As the first great CBGB band, Television was the group that paved the way for punk rock at the club. Yet Television’s musical aesthetic doesn’t jibe with what usually comes to mind when people talk about punk. Sure, they loved the Velvet Underground and garage rock, but they also seemed to borrow from jam bands and surf instrumentals. Television showed that punk could be found in the details: Tom Verlaine’s bleating delivery, tense rhythms and a nervy tangle of guitars. The music, found on classics such as 1977’s ‘Marquee Moon,’ was both edgy and intricate. Guitar duos have been jealous of Verlaine and Richard Lloyd’s interplay ever since.
Beginning as a trio, Talking Heads played their first-ever gig at CBGB as the openers for the Ramones. The two bands didn’t have much in common -- David Byrne would play an acoustic guitar! -- except that each had its own way of stripping rock down to its bare essentials. Talking Heads would become the artsy nerds of the punk scene, growing from their humble CBGB origins to include a keyboard player and begin weaving strands of R&B, dance and Afrobeat into their music. Of course, the band never forgot where they began and gave a shout out to CBGB in their song ‘Life During Wartime.’
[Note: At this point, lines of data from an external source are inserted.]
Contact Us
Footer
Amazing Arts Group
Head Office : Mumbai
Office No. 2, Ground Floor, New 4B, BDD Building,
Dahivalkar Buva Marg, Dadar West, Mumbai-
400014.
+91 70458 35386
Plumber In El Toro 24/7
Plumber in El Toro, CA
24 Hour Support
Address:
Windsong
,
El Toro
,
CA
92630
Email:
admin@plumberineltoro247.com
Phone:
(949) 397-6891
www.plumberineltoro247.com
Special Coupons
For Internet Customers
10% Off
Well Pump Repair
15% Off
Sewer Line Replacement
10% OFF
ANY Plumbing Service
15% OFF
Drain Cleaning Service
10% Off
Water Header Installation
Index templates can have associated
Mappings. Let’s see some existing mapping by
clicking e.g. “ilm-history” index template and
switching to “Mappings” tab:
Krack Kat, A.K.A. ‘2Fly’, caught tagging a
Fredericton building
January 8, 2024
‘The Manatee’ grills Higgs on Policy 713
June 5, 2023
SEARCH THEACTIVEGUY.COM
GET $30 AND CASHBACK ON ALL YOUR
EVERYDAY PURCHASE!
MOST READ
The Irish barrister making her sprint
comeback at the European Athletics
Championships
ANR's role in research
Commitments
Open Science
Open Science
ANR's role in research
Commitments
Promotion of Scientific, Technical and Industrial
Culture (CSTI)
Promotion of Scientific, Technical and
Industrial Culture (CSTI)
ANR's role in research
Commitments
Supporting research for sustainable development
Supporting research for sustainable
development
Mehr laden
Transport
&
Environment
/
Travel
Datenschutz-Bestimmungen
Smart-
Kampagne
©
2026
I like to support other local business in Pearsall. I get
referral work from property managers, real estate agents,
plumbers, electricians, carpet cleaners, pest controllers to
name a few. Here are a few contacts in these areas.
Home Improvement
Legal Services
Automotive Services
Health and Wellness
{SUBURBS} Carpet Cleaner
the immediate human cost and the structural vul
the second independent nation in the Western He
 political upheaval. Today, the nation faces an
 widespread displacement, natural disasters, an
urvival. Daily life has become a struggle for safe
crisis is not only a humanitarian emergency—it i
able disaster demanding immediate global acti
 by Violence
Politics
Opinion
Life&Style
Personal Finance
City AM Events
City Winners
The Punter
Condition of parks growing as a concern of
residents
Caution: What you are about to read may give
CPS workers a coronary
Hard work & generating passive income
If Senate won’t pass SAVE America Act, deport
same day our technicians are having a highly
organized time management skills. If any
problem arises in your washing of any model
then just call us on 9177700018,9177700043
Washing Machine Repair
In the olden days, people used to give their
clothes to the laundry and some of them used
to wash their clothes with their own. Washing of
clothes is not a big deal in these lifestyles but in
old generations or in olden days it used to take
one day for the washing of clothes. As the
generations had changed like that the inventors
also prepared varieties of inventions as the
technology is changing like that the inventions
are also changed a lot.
No disrespect to the other bands on this list, but when you think of CBGB, only one band should enter your brain. The bar and the Ramones are practically synonymous -- and it’s likely that neither would have become the stuff of legend without the other. And here’s how the legend goes: four guys in leather jackets took the CBGB stage on an August night in 1974 and played an entire set of songs in (wait for it) 12 minutes. Some thought the band’s speedy, sloppy rock 'n' roll was an intentional joke. Some thought Joey Ramone was mentally disabled. Others, like ‘Please Kill Me’ author Legs McNeil, felt he had witnessed something that could change everything. Over the course of 70 more shows in ’74, the Ramones converted plenty more fans. With two-minute song after two-minute song of distorted candy, wrapped tightly around lyrics about sniffing glue or beating people with baseball bats, the Ramones boiled rock down to its glorious essence. There’s a reason that “Ramones” is shorthand for punk rock.